All too often you see pools without any obstructions. While it may be a little less aesthetically pleasing, you can be secure in the knowledge that the pool is surrounded by a fence or a gate to keep unwanted trespassers and curious children from coming too close to the water. In the event that you don’t want to pay for any kind of borders for your pool, you can also buy a pool cover for when the pool is not in use so that accidents are more preventable.
In addition, you must pay attention to you surroundings and areas that pose potential hazards while also keeping an eye on any children coming near the water. Inflatables can be a child’s best friend if they end up unable to swim as well as they need to, allowing for easy retrieval from the pool if they do happen to fall in.
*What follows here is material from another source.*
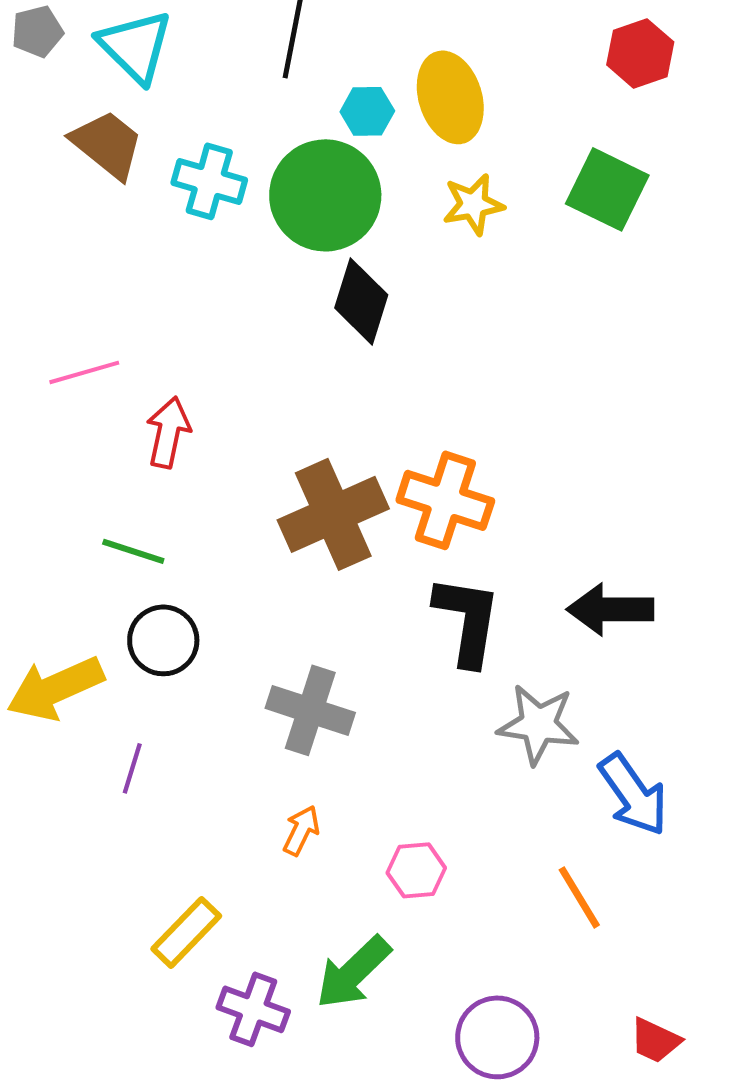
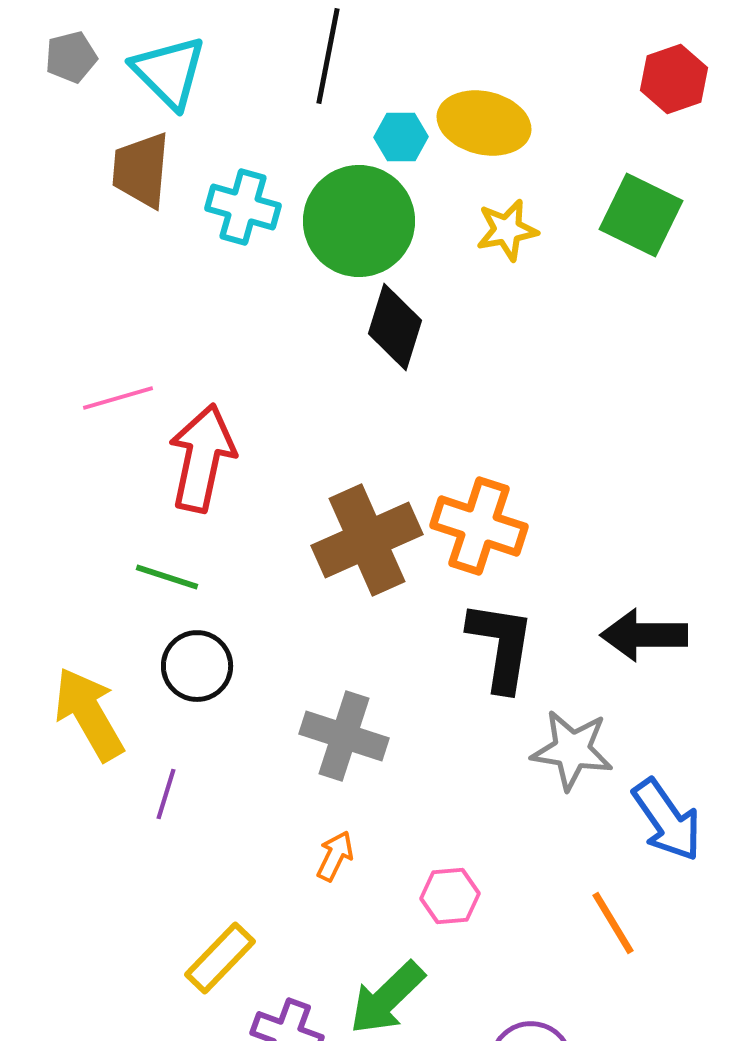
yellow ellipse: (450, 97) -> (484, 123), turned -60
brown trapezoid: (107, 144) -> (141, 170), turned -124
red arrow: (168, 432) -> (202, 458), size x1.5
yellow arrow: (55, 688) -> (89, 714), turned 84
Also important to water safety in swimming pools are safety procedures like CPR and administering first-aid to those injured in the pool. To obtain CPR and first-aid certification, you can access the Red Cross website to find your local organization and take classes. Both first-aid and CPR classes are OSHA-compliant and affordable. The training provided is adaptable to your learning schedule and style, making for an inclusive training process that leads to successful certifications for many who enroll in these classes. As society moves forward into an era that is allowing more and more freedom, a little supervision – and proper education – can go a long way.
(Usable by anyone, certified or uncertified)
1. Call 911.
2. Make sure the person is lying on their back on a flat surface with their head facing upward.
3. Apply chest compressions by overlapping your hands at the center of the chest, exactly between the lower pecs, and pushing down hard and fast at least 100 times per minute.
4. Continue chest compressions until the person begins to breathe, you physically cannot continue with proper form, or another trained first responder can take over.
When performing CPR, the ideal tempo of chest compressions is 100-120 times per minute. Here’s a list of song to hum that will keep you within that range.
1. “Stayin’ Alive” – Bee Gees
2. “Work It” – Missy Elliot
3. “Another One Bites the Dust” – Queen
4. “Girls Just Want to Have Fun” – Cyndi Lauper
5. “Crazy in Love” – Beyonce ft. Jay Z
6. “Hips Don’t Lie” – Shakira
7. “Sweet Home Alabama” – Lynyrd Skynyrd
8. “I Will Survive” – Gloria Gaynor
Pet Water Safety
1. Don’t just assume your dog can swim naturally; pets must learn to swim just like people, so allow them to swim in shallow water before letting them jump in the pool.
2. Pet-sized life jackets may not seem conventional, but they can make a difference in the event your dog becomes injured in the water and needs your help.
3. If your dog seems to be very hot, a small baby pool of shallow water will allow for the dog to cool off without having to worry about its ability to swim. Depending on its breed, some dogs are not meant to “doggie paddle” due to their short-snouts, like Boston terriers.
4. Swimming is just as exhausting for pets as it is for humans; keep an eye out for your pet in case they start to tire in the water and need help to get out.